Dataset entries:
____________
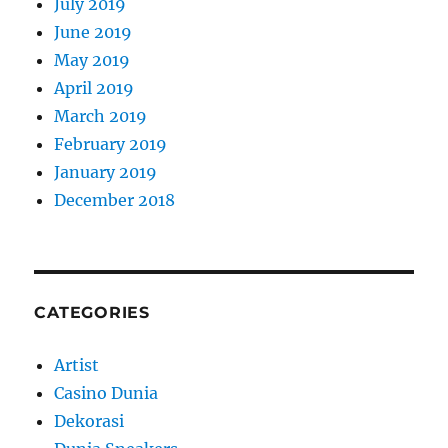
July 2019
June 2019
May 2019
April 2019
March 2019
February 2019
January 2019
December 2018
CATEGORIES
Artist
Casino Dunia
Dekorasi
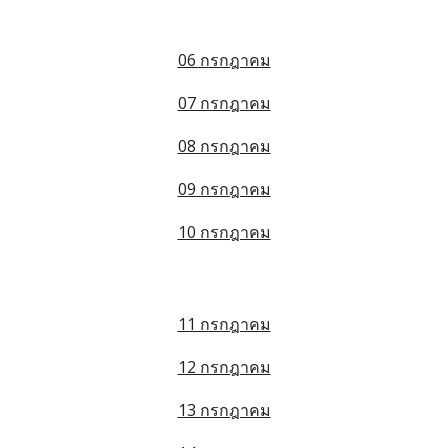
06 กรกฎาคม
07 กรกฎาคม
08 กรกฎาคม
09 กรกฎาคม
10 กรกฎาคม
11 กรกฎาคม
12 กรกฎาคม
13 กรกฎาคม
____________
[Exercise] Once the line holding "February 2019" is found, set it down along with every line after it through the end of the entries, exactly, leaving the pictures out.

[Task answer]
February 2019
January 2019
December 2018
CATEGORIES
Artist
Casino Dunia
Dekorasi
06 กรกฎาคม
07 กรกฎาคม
08 กรกฎาคม
09 กรกฎาคม
10 กรกฎาคม
11 กรกฎาคม
12 กรกฎาคม
13 กรกฎาคม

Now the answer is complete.